Bunları uçakta yazmak çok güzelmiş ya, havadayım da bu an, yıldızlara yakın olmak iyidir. Zaten Jüpiter giriş haritasında ki sürpriz 9. ev başı farkındalığını yerde farketmemiştim, her işimiz böyle işte, çok önemli bir çok şeyi hiç farketmeden yaşanan otomatik hayatlara sahibiz. Sonra ölüm ve doğum anları geldiğinde kendimizi kaybediyoruz, şoka giriyoruz.
Sonra, sonra bıraktığımız yerden tekrar, babanla uzlaşmamış mıydın, al sana güneş ya da Satürn karesi, kardeşine kazık mı atmıştın, merkür yerlerde sürünüyor, işkence mi etmiştin, pluton sana pis pis bakıyor, Allah korusun birini mi öldürdün, kâbus, kâbus, kâbus. Daha önce ektiklerimizi biçerek yaşayacağımız hayatlar.
Ya iyilik meleklerimiz, hayatlarımızı kolaylaştıranlar, düştüğümüzde elimizi tutanlar, hatalarımızı görmezlikten gelenler, onlar da bizim hakkımız. İnsana hizmet ettin, evladın korunacak, partnerine, düşmanına iyi davrandın sağlığın yerinde olacak. Doğru kararlarının, iyileştirdiğin yaralı parmakların korumasının tadını çıkaracaksın.

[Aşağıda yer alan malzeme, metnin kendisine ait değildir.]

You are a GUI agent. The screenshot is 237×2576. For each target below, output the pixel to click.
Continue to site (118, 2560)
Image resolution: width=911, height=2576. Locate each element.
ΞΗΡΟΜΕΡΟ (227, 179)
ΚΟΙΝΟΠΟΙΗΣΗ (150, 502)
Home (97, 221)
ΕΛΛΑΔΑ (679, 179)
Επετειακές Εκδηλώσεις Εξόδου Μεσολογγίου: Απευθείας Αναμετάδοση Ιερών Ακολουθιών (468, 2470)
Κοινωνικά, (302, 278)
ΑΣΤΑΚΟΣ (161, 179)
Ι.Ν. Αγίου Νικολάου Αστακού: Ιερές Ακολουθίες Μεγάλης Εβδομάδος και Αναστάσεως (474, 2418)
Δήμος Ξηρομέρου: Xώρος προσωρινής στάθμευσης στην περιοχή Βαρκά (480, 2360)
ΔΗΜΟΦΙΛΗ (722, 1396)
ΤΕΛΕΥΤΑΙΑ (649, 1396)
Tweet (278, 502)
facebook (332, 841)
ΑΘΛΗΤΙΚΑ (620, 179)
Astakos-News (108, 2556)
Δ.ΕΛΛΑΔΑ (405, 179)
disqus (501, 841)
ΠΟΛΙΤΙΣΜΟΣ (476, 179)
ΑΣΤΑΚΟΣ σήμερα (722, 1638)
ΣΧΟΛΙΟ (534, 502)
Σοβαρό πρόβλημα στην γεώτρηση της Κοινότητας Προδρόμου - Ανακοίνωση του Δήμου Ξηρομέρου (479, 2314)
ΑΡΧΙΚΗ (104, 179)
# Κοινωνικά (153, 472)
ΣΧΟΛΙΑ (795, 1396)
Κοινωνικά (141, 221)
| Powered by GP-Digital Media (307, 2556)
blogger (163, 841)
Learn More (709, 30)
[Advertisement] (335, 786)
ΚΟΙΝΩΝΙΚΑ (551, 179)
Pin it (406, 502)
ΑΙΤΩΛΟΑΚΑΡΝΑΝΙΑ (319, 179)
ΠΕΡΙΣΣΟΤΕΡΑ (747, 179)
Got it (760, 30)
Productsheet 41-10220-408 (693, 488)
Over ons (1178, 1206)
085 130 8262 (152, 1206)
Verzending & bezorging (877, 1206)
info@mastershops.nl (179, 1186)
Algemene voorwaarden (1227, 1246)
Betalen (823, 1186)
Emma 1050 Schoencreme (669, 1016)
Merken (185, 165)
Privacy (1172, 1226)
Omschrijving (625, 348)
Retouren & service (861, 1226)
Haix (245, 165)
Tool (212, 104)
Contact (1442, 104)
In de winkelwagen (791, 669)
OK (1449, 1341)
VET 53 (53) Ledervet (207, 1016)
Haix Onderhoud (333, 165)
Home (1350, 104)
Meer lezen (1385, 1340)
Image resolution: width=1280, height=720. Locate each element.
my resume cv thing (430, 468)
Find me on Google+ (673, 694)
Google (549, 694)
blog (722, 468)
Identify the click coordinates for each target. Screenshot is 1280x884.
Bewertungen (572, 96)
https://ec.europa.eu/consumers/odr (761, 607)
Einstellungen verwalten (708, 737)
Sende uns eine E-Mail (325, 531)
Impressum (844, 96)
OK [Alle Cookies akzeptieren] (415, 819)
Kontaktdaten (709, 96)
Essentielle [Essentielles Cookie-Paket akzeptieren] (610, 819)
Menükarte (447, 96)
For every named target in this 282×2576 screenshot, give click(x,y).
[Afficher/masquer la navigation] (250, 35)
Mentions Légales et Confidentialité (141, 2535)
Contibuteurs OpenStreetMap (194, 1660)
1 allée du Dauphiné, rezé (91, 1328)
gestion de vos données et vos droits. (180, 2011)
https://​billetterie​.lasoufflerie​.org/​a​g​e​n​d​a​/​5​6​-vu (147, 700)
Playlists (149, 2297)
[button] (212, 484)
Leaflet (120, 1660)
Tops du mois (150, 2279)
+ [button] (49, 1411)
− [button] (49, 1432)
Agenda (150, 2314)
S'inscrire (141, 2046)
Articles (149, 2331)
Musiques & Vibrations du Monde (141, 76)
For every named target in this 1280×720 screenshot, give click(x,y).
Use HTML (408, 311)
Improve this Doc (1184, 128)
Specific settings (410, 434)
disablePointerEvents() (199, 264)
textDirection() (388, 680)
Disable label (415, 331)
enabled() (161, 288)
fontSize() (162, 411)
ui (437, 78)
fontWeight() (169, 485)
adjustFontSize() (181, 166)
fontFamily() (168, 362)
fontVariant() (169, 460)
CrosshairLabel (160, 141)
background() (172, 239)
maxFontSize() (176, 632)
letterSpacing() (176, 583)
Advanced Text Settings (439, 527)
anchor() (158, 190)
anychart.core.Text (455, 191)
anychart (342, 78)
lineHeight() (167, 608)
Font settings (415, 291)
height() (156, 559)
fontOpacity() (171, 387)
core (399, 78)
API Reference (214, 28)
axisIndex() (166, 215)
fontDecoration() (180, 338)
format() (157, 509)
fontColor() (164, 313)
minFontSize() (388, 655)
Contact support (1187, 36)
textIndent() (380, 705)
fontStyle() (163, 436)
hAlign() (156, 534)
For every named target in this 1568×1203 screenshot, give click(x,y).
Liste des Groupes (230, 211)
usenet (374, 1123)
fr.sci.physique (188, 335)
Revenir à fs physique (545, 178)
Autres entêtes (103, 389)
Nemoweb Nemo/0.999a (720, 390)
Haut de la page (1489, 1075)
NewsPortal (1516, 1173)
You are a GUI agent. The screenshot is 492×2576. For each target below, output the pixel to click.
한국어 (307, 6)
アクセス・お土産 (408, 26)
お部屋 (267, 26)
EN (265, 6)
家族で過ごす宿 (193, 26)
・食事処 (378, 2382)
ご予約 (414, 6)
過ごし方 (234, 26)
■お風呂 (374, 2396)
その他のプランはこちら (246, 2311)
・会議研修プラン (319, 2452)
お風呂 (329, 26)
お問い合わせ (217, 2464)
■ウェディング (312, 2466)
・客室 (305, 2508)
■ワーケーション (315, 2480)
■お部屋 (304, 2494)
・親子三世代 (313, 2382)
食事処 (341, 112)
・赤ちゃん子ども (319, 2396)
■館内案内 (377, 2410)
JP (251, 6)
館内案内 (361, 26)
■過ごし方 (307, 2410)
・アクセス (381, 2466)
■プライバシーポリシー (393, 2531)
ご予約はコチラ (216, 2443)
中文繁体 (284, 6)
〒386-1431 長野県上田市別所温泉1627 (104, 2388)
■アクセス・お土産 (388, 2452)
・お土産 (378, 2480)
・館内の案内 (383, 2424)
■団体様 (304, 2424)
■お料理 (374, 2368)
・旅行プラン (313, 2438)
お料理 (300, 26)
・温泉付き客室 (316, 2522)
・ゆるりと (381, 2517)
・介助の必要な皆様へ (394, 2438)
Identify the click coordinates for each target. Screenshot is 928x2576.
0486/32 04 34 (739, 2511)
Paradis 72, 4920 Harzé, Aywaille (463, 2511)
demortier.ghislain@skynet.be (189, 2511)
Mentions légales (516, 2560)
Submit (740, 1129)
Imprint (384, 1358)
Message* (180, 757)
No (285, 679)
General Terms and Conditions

Ama bu harita çok aşk yüklü ya, kuzey ay düğümü beşinci evde, Jüpiter ile akıcı 120 derece, Jüpiter aynı zamanda yükselenin de temsilcisi ve beşinci evin, aşk evinin yücelim yöneticisi, güneş neptün ile 120 derece, üranüs tam gözünden terazi venüsünü görüyor, hiç ağlamayan tatlı bebek gördünüz mü, ya da dikensiz bir gül, tabi ki ay ve Jüpiter kova marsıyla kare, Mars ,Neptün 12 de, terazi Venüs’ü retro.
Yengeç, oğlak, terazi, koç öncüler aksında ortalık toz duman, bu aksda tam zıt terazi venüsü ve koç üranüsü öncü haç görünümünü oluşturuyorlar. Öncü demek şimdi, şu an, hemen demek, ay düğümleri aksı da daha yeni yengeç, oğlak aksında, ortaklıklar bozuluyor, ilşkilerde ani şok edici skandallar.
Retro Venüs yönetici olduğu terazi burcunda yedinci evde, güzel kadın kazanacak. Halâ tutkuyla birleştiği kova marsı aklında. Mars tam kovaydı, bildik yollardan ilerlemedi, otomatikleşmiş akrep ayı, halk nezdinde ve Jüpiter yay, kanun nezdinde kaybedecek.
Sancılı ama yine de aşk var yani tam da bildiğiniz dünya, hayaller sahnesi, yükselen balık, güzel bir temaşa ta ki farkında olana dek.